Extracted page text data:
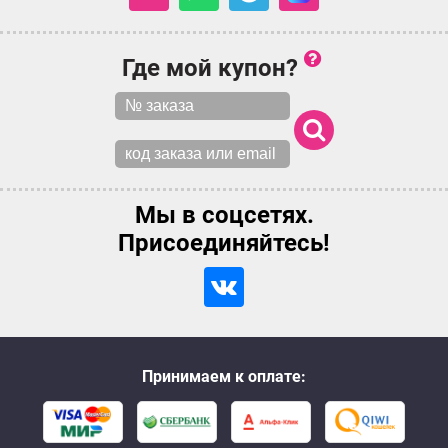
Где мой купон?
Мы в соцсетях.
Присоединяйтесь!
Принимаем к оплате:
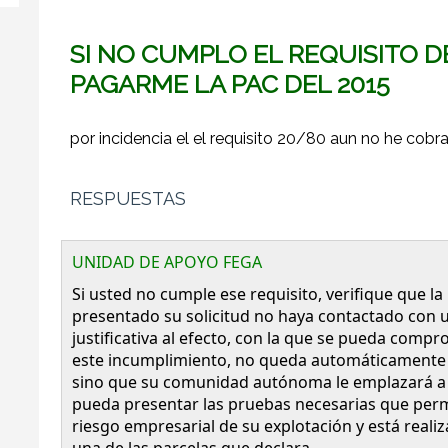
SI NO CUMPLO EL REQUISITO D
PAGARME LA PAC DEL 2015
por incidencia el el requisito 20/80 aun no he cobr
RESPUESTAS
UNIDAD DE APOYO FEGA
Si usted no cumple ese requisito, verifique que
presentado su solicitud no haya contactado con
justificativa al efecto, con la que se pueda compr
este incumplimiento, no queda automáticamente e
sino que su comunidad autónoma le emplazará a 
pueda presentar las pruebas necesarias que perm
riesgo empresarial de su explotación y está reali
una de las parcelas que declara.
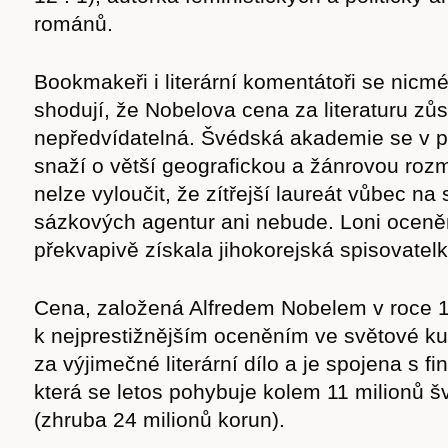
románů.
Bookmakeři i literární komentátoři se nicm
shodují, že Nobelova cena za literaturu zů
nepředvídatelná. Švédská akademie se v p
snaží o větší geografickou a žánrovou rozm
nelze vyloučit, že zítřejší laureát vůbec n
sázkových agentur ani nebude. Loni oceněn
překvapivě získala jihokorejská spisovate
Cena, založená Alfredem Nobelem v roce 1
k nejprestižnějším oceněním ve světové kul
za výjimečné literární dílo a je spojena s 
která se letos pohybuje kolem 11 milionů 
(zhruba 24 milionů korun).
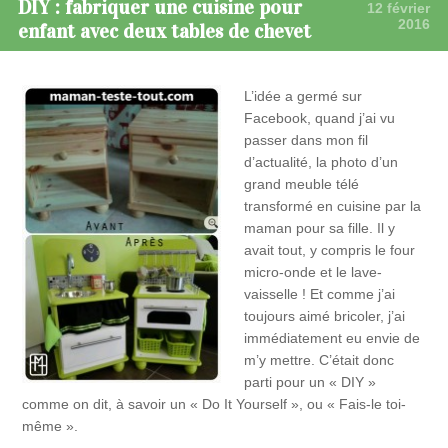
DIY : fabriquer une cuisine pour
12 février
2016
enfant avec deux tables de chevet
L’idée a germé sur
Facebook, quand j’ai vu
passer dans mon fil
d’actualité, la photo d’un
grand meuble télé
transformé en cuisine par la
maman pour sa fille. Il y
avait tout, y compris le four
micro-onde et le lave-
vaisselle ! Et comme j’ai
toujours aimé bricoler, j’ai
immédiatement eu envie de
m’y mettre. C’était donc
parti pour un « DIY »
comme on dit, à savoir un « Do It Yourself », ou « Fais-le toi-
même ».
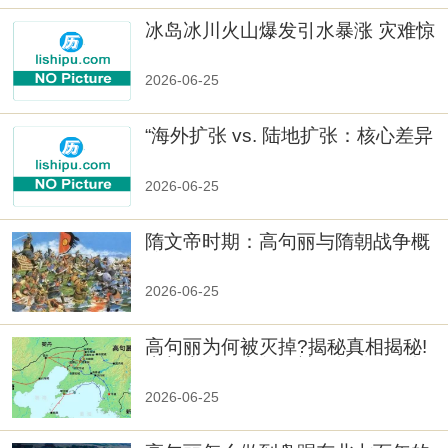
冰岛冰川火山爆发引水暴涨 灾难惊
人
2026-06-25
“海外扩张 vs. 陆地扩张：核心差异
2026-06-25
隋文帝时期：高句丽与隋朝战争概
览
2026-06-25
高句丽为何被灭掉?揭秘真相揭秘!
真相大白：高句丽被灭掉的原因揭
秘！
2026-06-25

Required action |
The required output is every line above from the one with "enfant avec deux tables de chevet" down to the one with "vaisselle ! Et comme j’ai", restated word for word, ends included.

Expected output |
enfant avec deux tables de chevet
L’idée a germé sur
Facebook, quand j’ai vu
passer dans mon fil
d’actualité, la photo d’un
grand meuble télé
transformé en cuisine par la
maman pour sa fille. Il y
avait tout, y compris le four
micro-onde et le lave-
vaisselle ! Et comme j’ai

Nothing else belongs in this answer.